Средневековая готика с её устремленностью ввысь и строгою геометрией и вертикалью, ренессанс с округлыми линиями, арками, богатым декором и сложной орнаментикой, барокко и рококо с их парадностью и театральностью, с опускающимися до самого пола зеркалами, дорогою обивкой и гобеленами (именно в эту эпоху появляется мягкая мебель!), классицизм и ампир, возвращающие нас в мир античной красоты и гармонии, буржуазный стиль эпохи Реставрации Бурбонов после наполеоновских войн, модерн рубежа XIX и XX веков, конструктивизм 30–х гг. – в общем, все эпохи и стили, все архитектурные формы и все материалы задействованы в искусстве мебели. А с эпохи великих географических открытий и в особенности с того времени, когда у Европы начались регулярные контакты с Японией и Китаем, в мебели появляется и восточный стиль – низкие столики, ширмы, этажерки…

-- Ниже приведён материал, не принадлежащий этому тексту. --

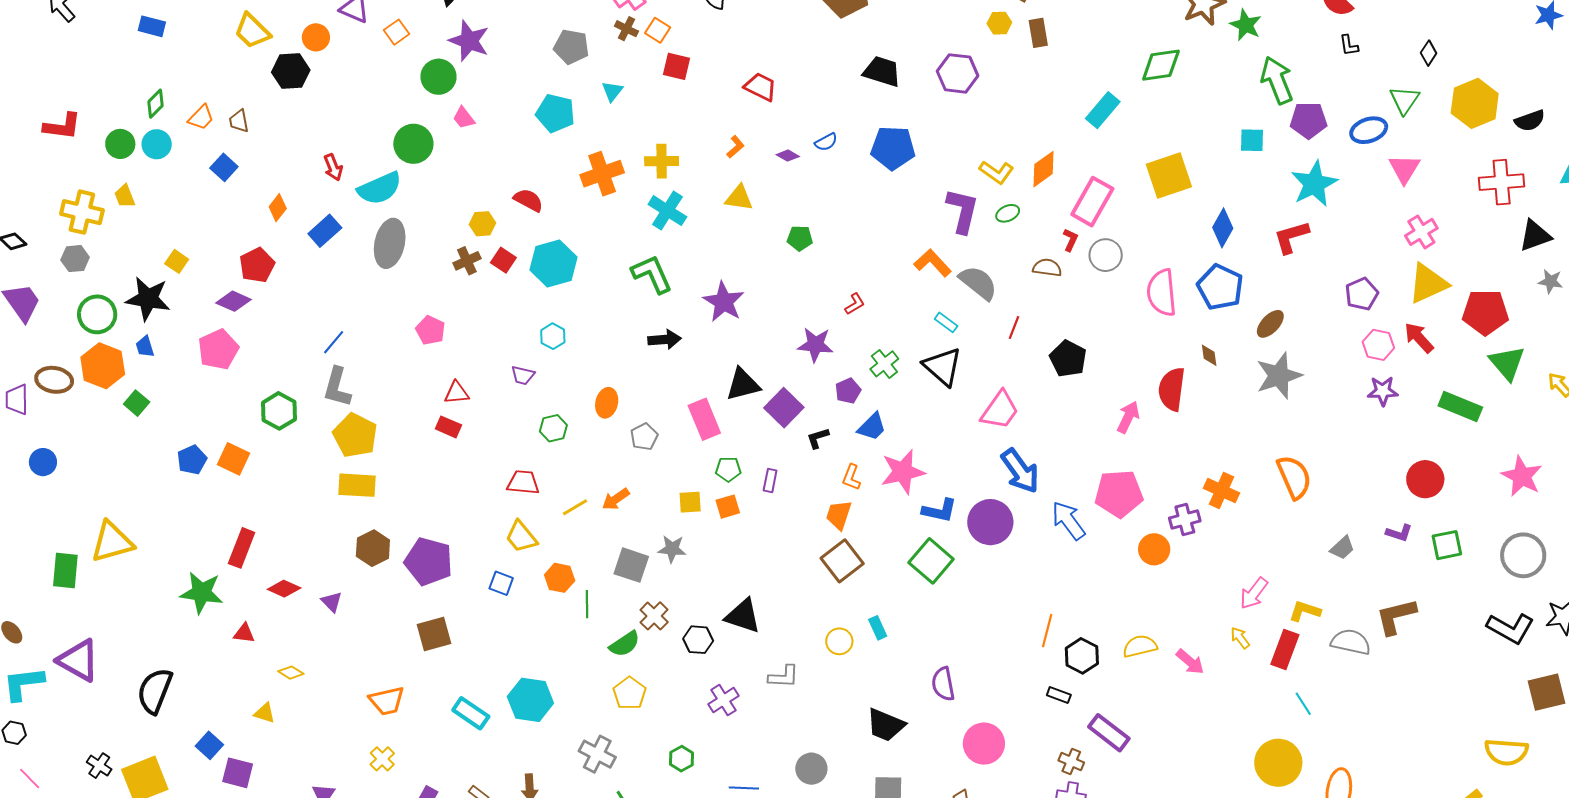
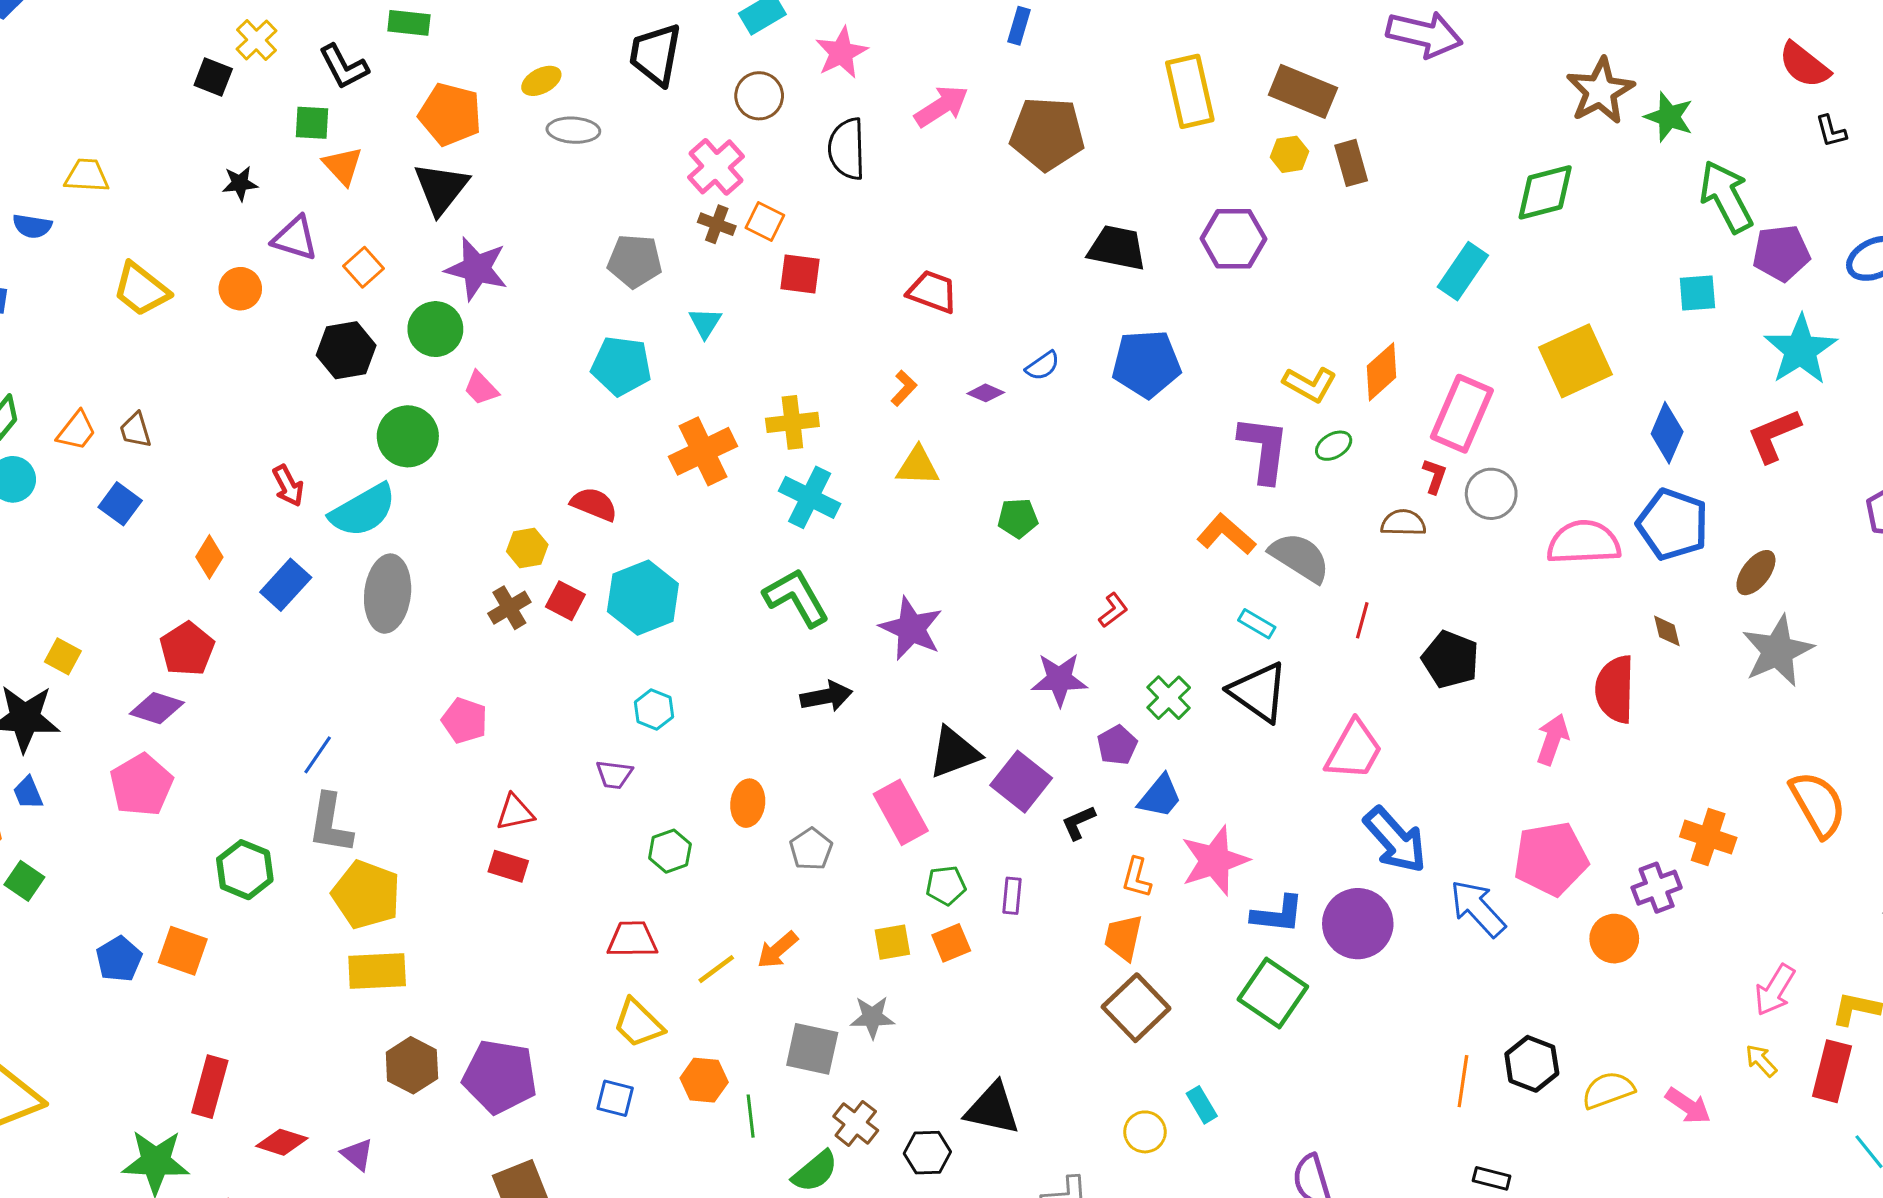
black hexagon: (291, 71) -> (346, 350), moved
pink semicircle: (1162, 293) -> (1584, 542), turned 99
black hexagon: (1082, 656) -> (1532, 1064), moved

Мебель создаёт атмосферу дома, мебель формирует стиль жизни и задаёт тон всему нашему быту, мебель несёт в себе аромат всех эпох истории и всех завоеваний мировой культуры… Монолог Гаева из чеховского «Вишнёвого сада» на самом деле представляет собой совсем не юмористический, но по–настоящему философский текст. Действительно, мебель – это всегда целая философия. И не случайно любой из музеев в домах или усадьбах Пушкина или Блока, Чайковского или Ермоловой, Тургенева или Толстого больше всего гордится тем, что там сохранилась мебель былoгo врeмeни…
Не помню, где точно это было, в Таллинне или в Тарту. В начале 70–х гг. я увидел в книжном магазине «Римские элегии» Гете, изданные в виде изящной тетради, воспроизводящей рукопись поэта. Ту самую, что он привез из Рима в Веймар в 1788 году. Почему‑то я не купил эту книжку (кажется, просто у меня не было денег), а потом грустил и только несколько лет назад на железнодорожном вокзале во Франкфурте мне попались «Римские элегии» в другом, хотя тоже симпатичном, издании. Тогда в книжном магазине в Эстонии я успел запомнить только один стих, в котором поэт говорит о том, как обнимает и ласкает он свою возлюбленную: Sehe mit fьhlendem Aug, fьhle mit sehender Hand – «Вижу чувствующим глазом и чувствую видящей рукой». Он любит глазами – как Секст Проперций. Это я понял сразу. Qui videt is peccat: qui te non viderit, ergo non cupiet – «Тот, кто увидел, погиб: лишь тот, кто не видел, тобою не увлёчется…»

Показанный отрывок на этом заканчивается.